According to the U.S. Trade Representative’s office, the implementation of the USMCA will spur new, massive investments in the auto manufacturing sector worth approximately $34 billion over the next five years.
New investments worth nearly $23 million will go into U.S. auto part purchases and promoting automotive research and development so that America remains a competitive player in the global automotive industry. More investment will also be directed towards the research and creation of cleaner, energy-saving automobiles and new automotive technologies. The new provisions will also spur more investment into the production of primary goods flowing into the auto industry, encouraging bigger purchases of U.S.-made steel and aluminum.
These investments alone will create 76,000 new well-paying jobs right here in America, targeting communities like the auto industries housed in Missouri.
Under the “Rules of Origin” provision, the USMCA will require that 75% of all automobile and light truck components that take advantage of the tariff-free provisions must be produced in North America. This provision already represents a drastic improvement from the current North American Free Trade Agreement, which only requires less than two-third of the components be made in North America.
As a safeguard to protect American workers from cheaper labor costs in Mexico, the agreement also requires that up to 45% of all automobile and light truck components be made by workers earning a base wage of at least $16 per hour. Missouri’s median hourly wage for auto manufacturers is already above $16, meaning that the implementation of the USMCA will put Missouri in a great position to continue supplying the world with dependable auto parts.
The agreement also includes provisions to modernize and streamline the certification mechanisms to ensure compliance. These new provisions will drastically reduce the bureaucratic red tape on American automakers in comparison to the existing provisions under NAFTA.

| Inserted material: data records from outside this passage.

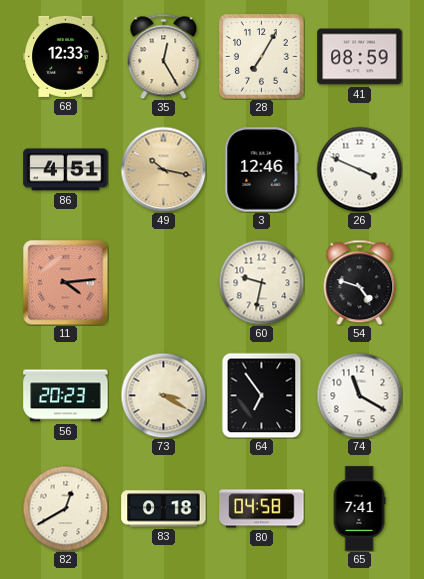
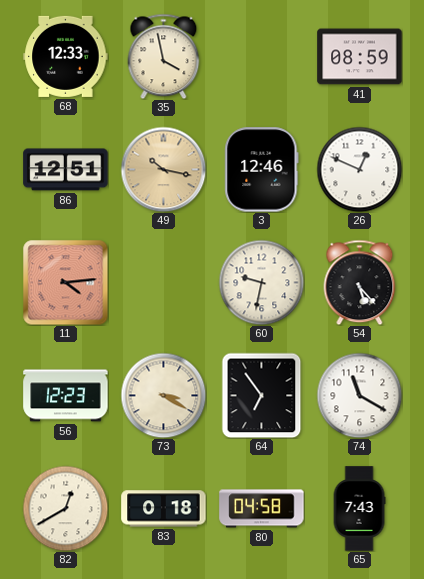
35: 12:25 -> 3:58
28: 7:05 -> none
86: 4:51 -> 12:51
26: 3:49 -> 12:49
54: 4:48 -> 5:23
56: 20:23 -> 12:23
65: 7:41 -> 7:43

It has become clear over the last decade that NAFTA’s rules over automobile manufacturing were outdated and were hurting the American auto industry. Under the new USMCA, we are creating a freer, fairer, global economic environment for American-made automobiles to thrive. The USMCA is the right deal for Missouri and the right deal for America. I hope Congressional Democrats will join with my Republican colleagues to pass this agreement.